EXTRACTED DATA Block Start

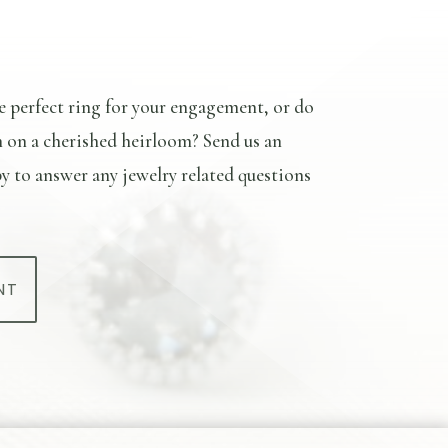
e perfect ring for your engagement, or do
n on a cherished heirloom? Send us an
y to answer any jewelry related questions
NT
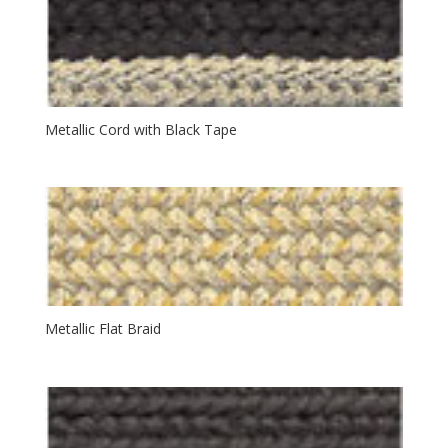
Metallic Cord with Black Tape
Metallic Flat Braid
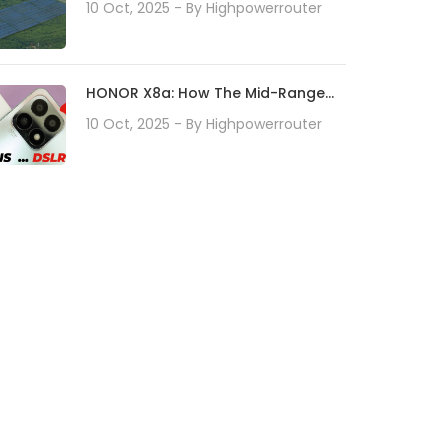
Rise Of Micro Solar Technology
10 Oct, 2025
- By
Highpowerrouter
HONOR X8a: How The Mid-Range
Smartphone Redefines Camera
10 Oct, 2025
- By
Highpowerrouter
Technology With Its 100MP Camera
System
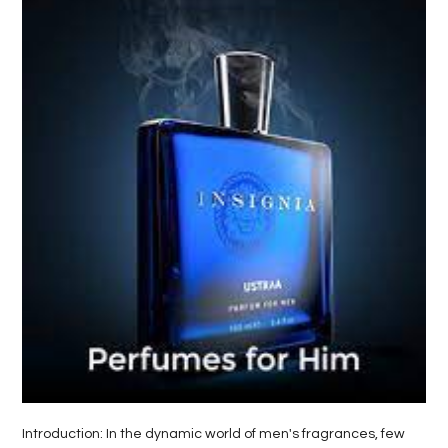
LIFE
STYLE
REAL
ESTATE
CONTACT
US
Introduction: In the dynamic world of men's fragrances, few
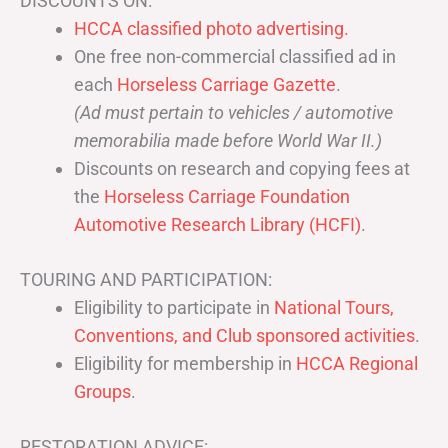
DISCOUNTS ON:
HCCA classified photo advertising.
One free non-commercial classified ad in
each
Horseless Carriage Gazette
.
(Ad must pertain to vehicles / automotive
memorabilia made before World War II.)
Discounts on research and copying fees at
the
Horseless Carriage Foundation
Automotive Research Library (HCFI)
.
TOURING AND PARTICIPATION:
Eligibility to participate in
National Tours,
Conventions, and Club sponsored activities
.
Eligibility for membership in
HCCA Regional
Groups
.
RESTORATION ADVICE:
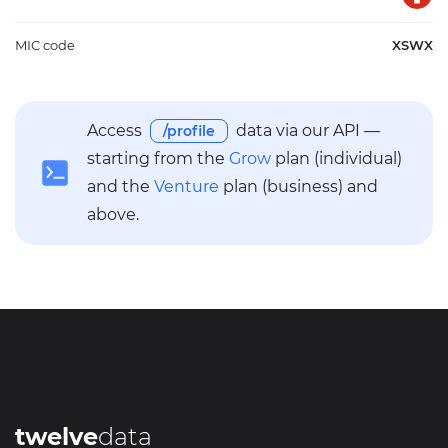
MIC code
XSWX
Access
data via our API —
/profile
starting from the
Grow
plan (individual)
and the
Venture
plan (business) and
above.
twelve
data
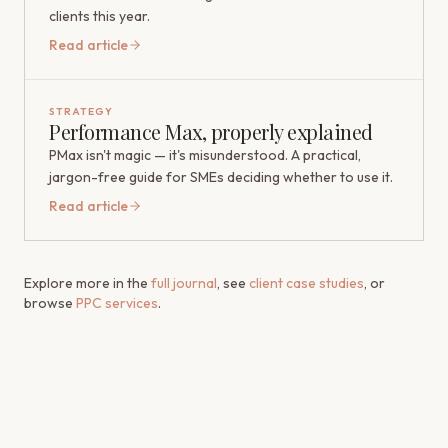
clients this year.
Read article
STRATEGY
Performance Max, properly explained
PMax isn't magic — it's misunderstood. A practical,
jargon-free guide for SMEs deciding whether to use it.
Read article
Explore more in the
full journal
, see
client case studies
, or
browse
PPC services
.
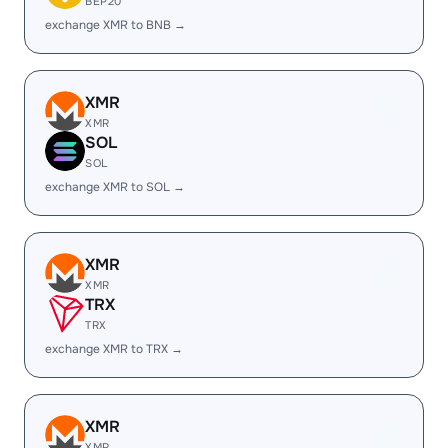
BEP20
exchange XMR to BNB →
XMR
XMR
SOL
SOL
exchange XMR to SOL →
XMR
XMR
TRX
TRX
exchange XMR to TRX →
XMR
XMR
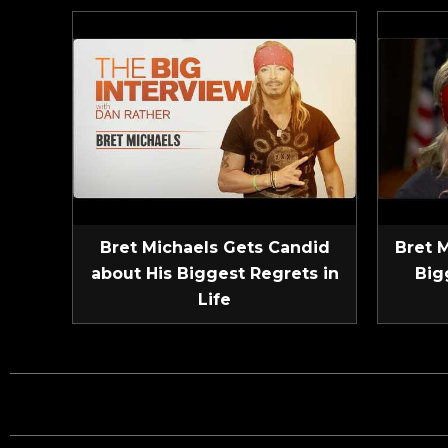
Bret Michaels Gets Candid
Bret 
about His Biggest Regrets in
Big
Life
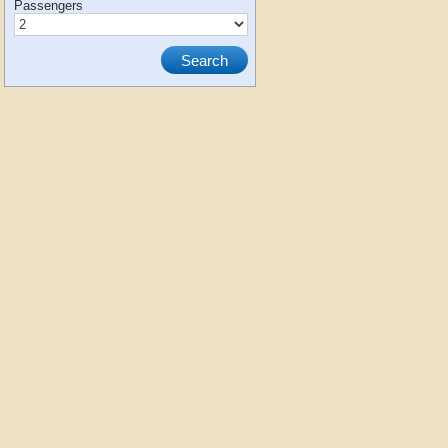
Passengers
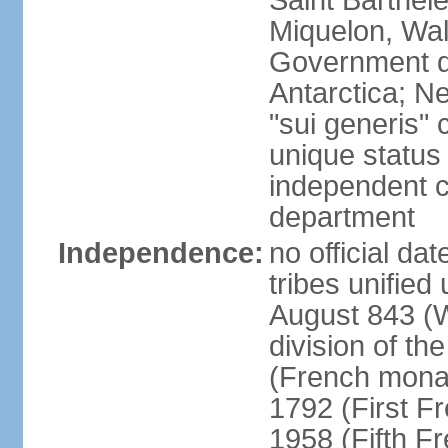
Saint Barthele
Miquelon, Wal
Government do
Antarctica; N
"sui generis" 
unique status 
independent 
department
Independence:
no official da
tribes unified
August 843 (W
division of th
(French mona
1792 (First F
1958 (Fifth F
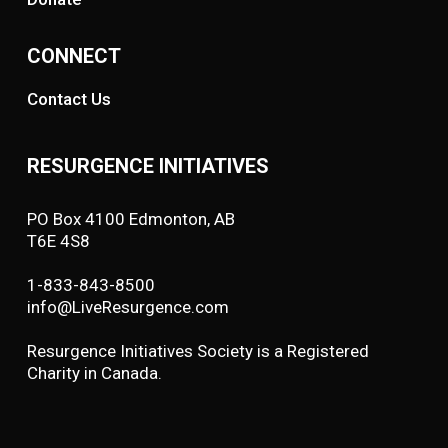
CONNECT
Contact Us
RESURGENCE INITIATIVES
PO Box 4100 Edmonton, AB
T6E 4S8
1-833-843-8500
info@LiveResurgence.com
Resurgence Initiatives Society is a Registered
Charity in Canada.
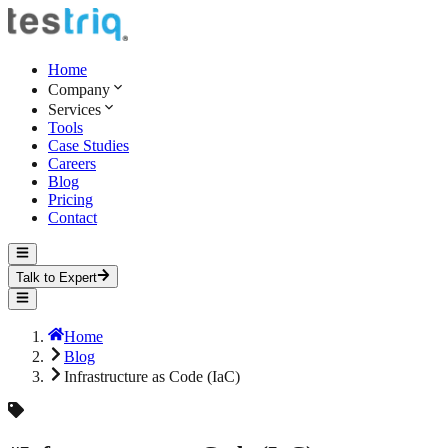
Home
Company
Services
Tools
Case Studies
Careers
Blog
Pricing
Contact
Talk to Expert
Home
Blog
Infrastructure as Code (IaC)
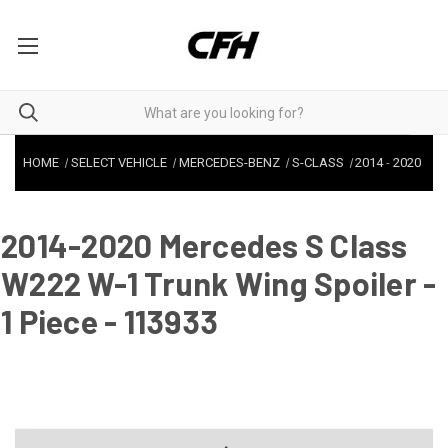
HOME
SELECT VEHICLE
MERCEDES-BENZ
S-CLASS
2014
-
2020
2014-2020 Mercedes S Class
W222 W-1 Trunk Wing Spoiler -
1 Piece - 113933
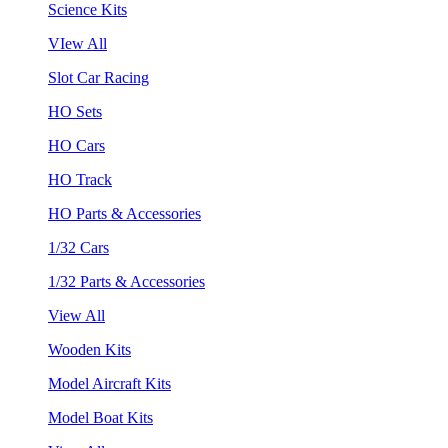
Science Kits
VIew All
Slot Car Racing
HO Sets
HO Cars
HO Track
HO Parts & Accessories
1/32 Cars
1/32 Parts & Accessories
View All
Wooden Kits
Model Aircraft Kits
Model Boat Kits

EXTRACTED DATA Block End

▶ **WHAT THE TASK REQUIRES**: State how many lines of the listing above hold the word "Parts", with nothing but the number.

▶ **PROBLEM SOLUTION**: 2